The Criminal Court has once again quashed a decision of a Magistrates’ Court allowing civil society to request the triggering off of a magisterial inquiry into alleged wrongdoings of the powers-that-be.

When in 2006 I had piloted the Bill with the valuable help of then junior Minister Carmelo Mifsud Bonnici, to allow, for the first time, private individuals and organisations to request the holding of an inquiry, the idea was that if the NGO could provide prima facie proof that something was amiss, the court would start a full inquiry to gather the evidence which might lead to criminal prosecution.

An inquiry is not a trial. By requiring an absurdly high threshold for such inquiries to start, the court is stealthily eliminating this right of initiative of private citizens or reducing it to insignificance.

In a pre-trial stage, the level of proof is not that of a criminal trial.

Take, for instance, the police powers of arrest. To arrest a person, the police need only reasonable suspicion, not full trial proof.

Evidence usually not admitted in a trial, such as hearsay evidence, is allowed for the police to justify the existence of reasonable suspicion to effect an arrest.

On April 29, the Magistrates’ Court had valiantly affirmed, in spite of this Criminal Court judgment, its exclusive right to order the commencement of an inquiry when a private person or organisation requests it, without the need of stringent trial conditions.

Only after the Attorney General authorises prosecution, and only at the end of the trial, will the court decide whether a person is guilty or innocent. To require full proof in order to start an inquiry defeats its own purpose.

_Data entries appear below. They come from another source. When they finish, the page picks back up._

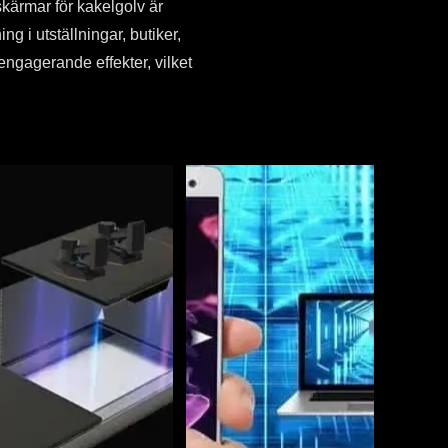
skärmar för kakelgolv är
g i utställningar, butiker,
ngagerande effekter, vilket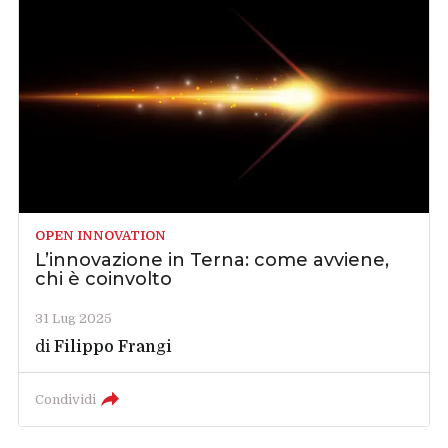
OPEN INNOVATION
L’innovazione in Terna: come avviene,
chi è coinvolto
31 Lug 2025
di
Filippo Frangi
Condividi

Legal niceties should never be considered when it is the Prime Minister who requests an inquiry

The Criminal Court for the second time gave a wrong interpretation of the law quashing the correct decision of the Court of Magistrates. The law states that whenever a report is made to the inquiring duty magistrate on any crime liable to more than three years’ imprisonment, then if the subject matter of the offence still exists, the state thereof, with each and every particular, shall be described and the instrument shall be indicated.

The law adds that for the purposes of any such investigation, an inquest on the spot shall be held.

It is evident, particularly from the last sentence, that these details and tasks are the responsibility of the inquiring magistrate once he decides to hold an inquiry, not of the complainant. Proof of this is the fact that an inquest on the spot “shall be held”. A private individual cannot order such an inquest; only the court may!

We are now back to square one, for once again, the Criminal Court refused to take into consideration newspaper reports, investigative journalistic work and other indirect evidence.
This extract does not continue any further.